AT&T confirmed today that it plans to buy BellSouth and the remaining portion of Cingular wireless that it doesn’t already own, for $67 billion. If the deal goes through, AT&T will be both the biggest conventional telephone and the #1 wireless/cellular company in the US.
Marketwatch is reporting that analysts it has talked to don’t think the deal will have a big problem clearing regulatory scrutiny. Because state and federal regulators have to weigh in, the deal will take more than half a year to approve, if not longer.
Consumer and public interest groups pretty much uniformly think this is a rotten deal for the public, both because of the risk to network neutrality and the market power AT&T will accumulate to jack prices and lower service.

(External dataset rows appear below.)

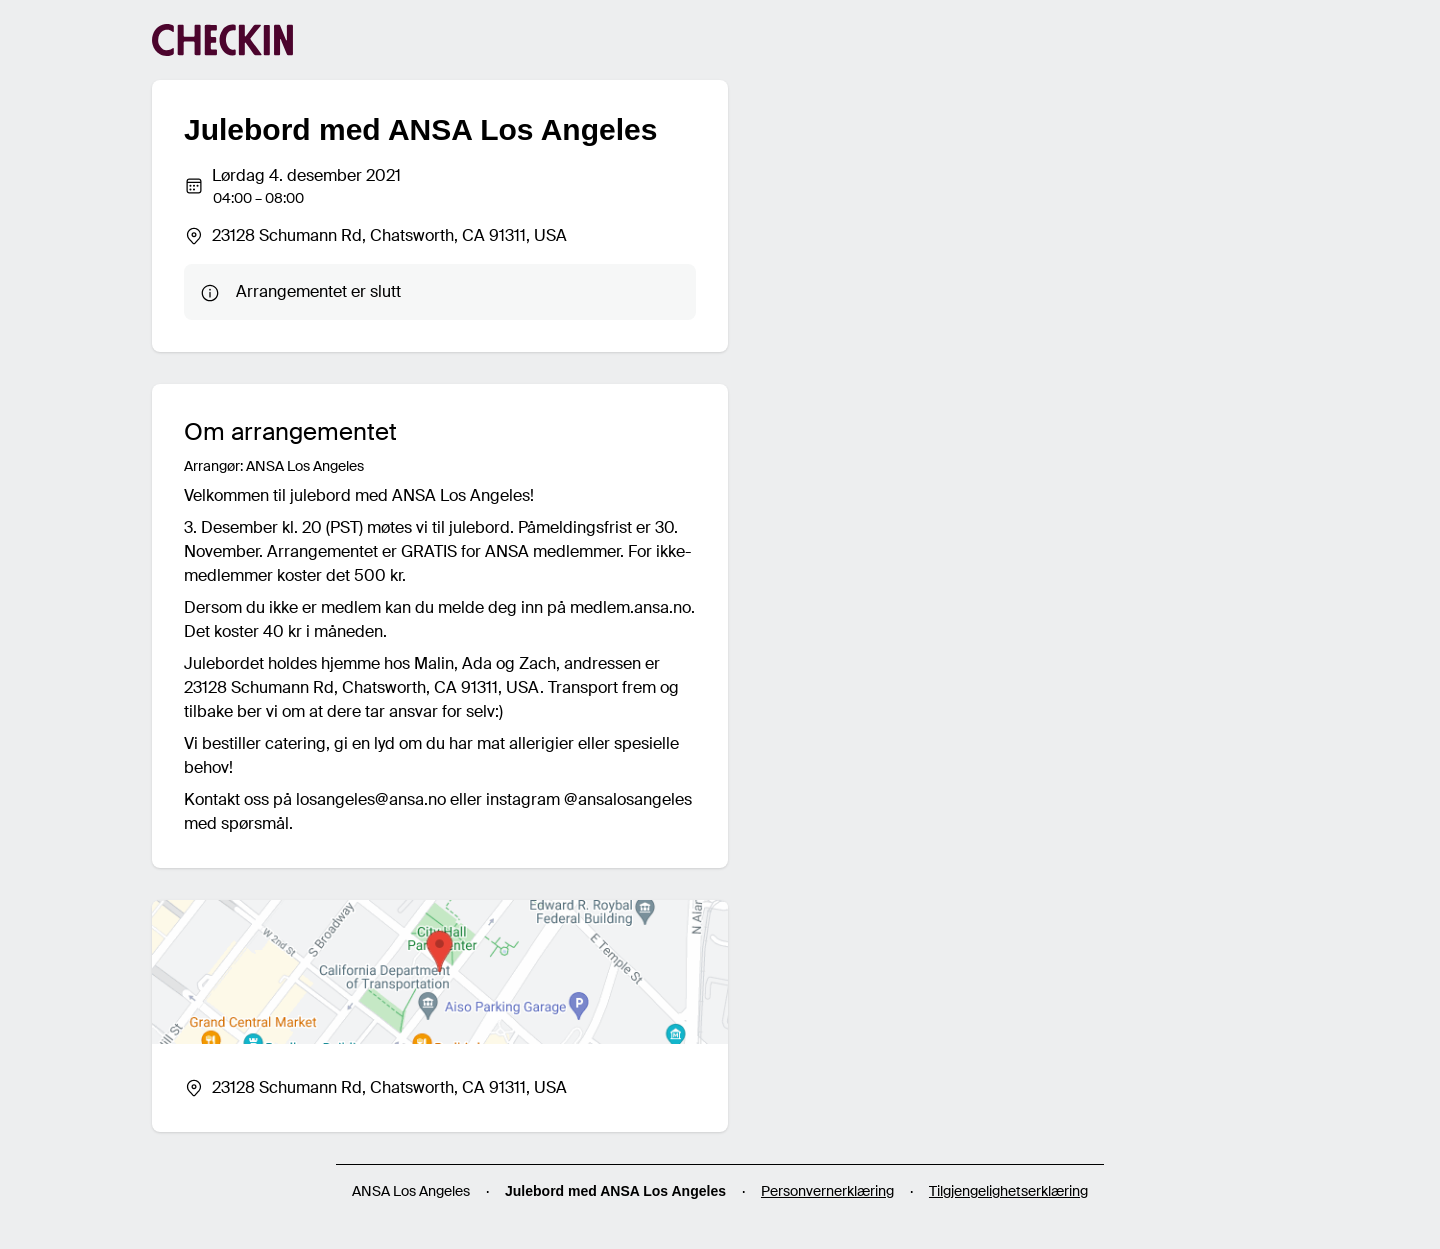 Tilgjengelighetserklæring (1008, 1191)
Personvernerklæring (827, 1191) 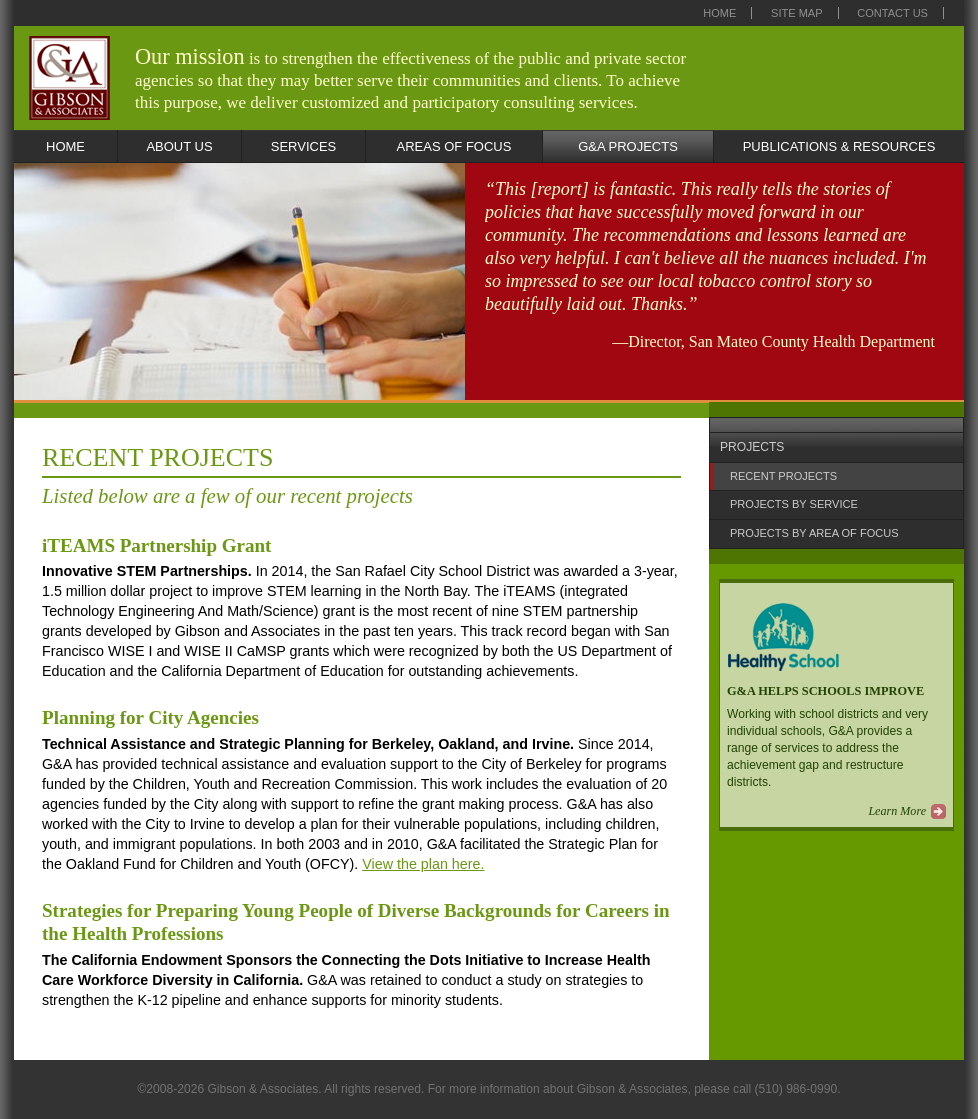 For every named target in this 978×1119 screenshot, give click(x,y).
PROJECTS (752, 447)
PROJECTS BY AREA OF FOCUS (814, 533)
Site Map (797, 13)
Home (719, 13)
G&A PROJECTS (628, 146)
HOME (65, 146)
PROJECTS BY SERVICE (794, 504)
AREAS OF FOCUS (454, 146)
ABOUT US (179, 146)
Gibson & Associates (69, 78)
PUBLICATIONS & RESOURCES (839, 146)
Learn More (897, 811)
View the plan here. (423, 864)
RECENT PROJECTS (783, 476)
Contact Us (892, 13)
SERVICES (304, 146) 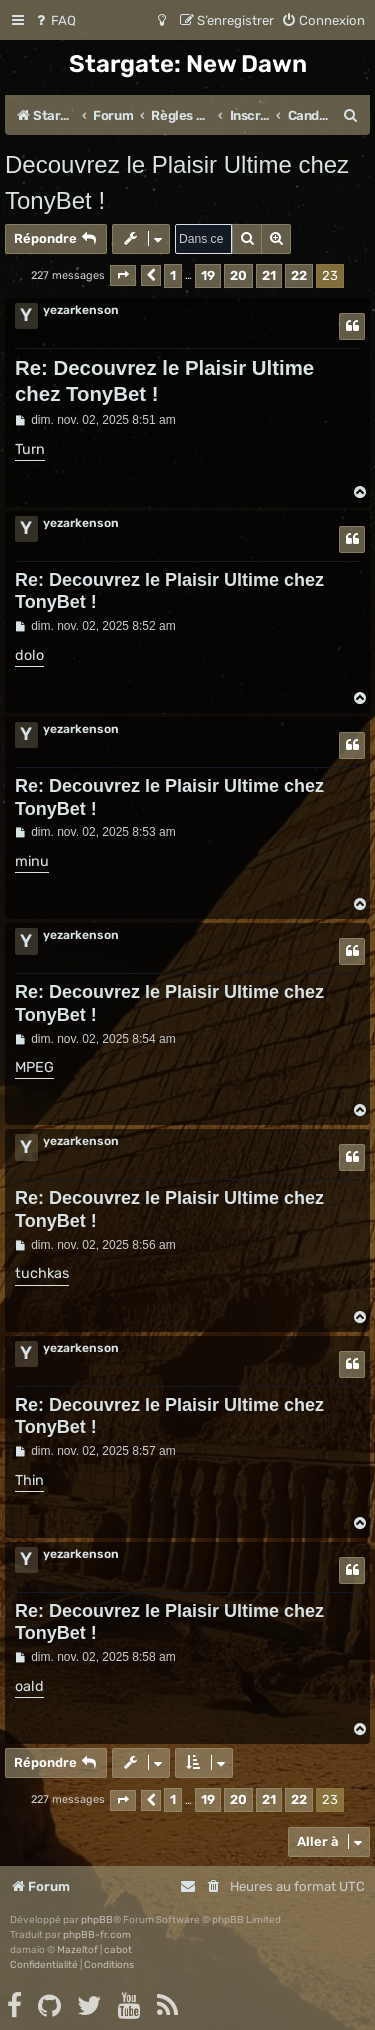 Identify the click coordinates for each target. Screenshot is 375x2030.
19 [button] (208, 275)
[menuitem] (54, 20)
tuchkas (42, 1273)
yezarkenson (81, 310)
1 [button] (173, 275)
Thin (29, 1480)
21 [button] (269, 275)
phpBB (97, 1920)
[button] (123, 275)
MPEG (34, 1067)
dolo (29, 655)
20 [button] (238, 275)
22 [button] (299, 275)
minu (32, 861)
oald (29, 1686)
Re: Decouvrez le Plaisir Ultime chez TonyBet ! (164, 381)
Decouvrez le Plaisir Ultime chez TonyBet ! (177, 182)
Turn (30, 449)
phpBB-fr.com (97, 1935)
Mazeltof (77, 1950)
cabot (118, 1950)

Marc Cooper, of the Consumer Federation of America–and one of the smartest thinkers on US telecom policy–puts it very succinctly:
“Telecommunications has now gone from a regulated monopoly to an unregulated duopoly with just two major players.”
The most important thing that can happen with this deal is that the Justice Dept., the FCC or Congress could require permanent observance of network neutrality provisions as a condition of its approval.
Although we can’t expect much from the Gonzalez-led Justice Dept, there is at least a hint of possibility at the FCC,with the anticipated approval of new commissioner Robert McDowell, who comes from CompTel, the industry group representing all the small telecos that compete with the likes of AT&T and Verizon. McDowell’s former CompTel colleague, Earl Comstock, made a very well-presented case to the Senate Commerce Committee last month, arguing in favor of enshrining network neutrality laws in law. Comstock also pointed out how the big telcos have failed on the promises they made to Congress ten years ago in exchange for getting some deregulation in the 1996 Telecom Act.
The question is: will McDowell change his tune upon joining the FCC, or might he join his Democratic colleagues to push for true network neutrality?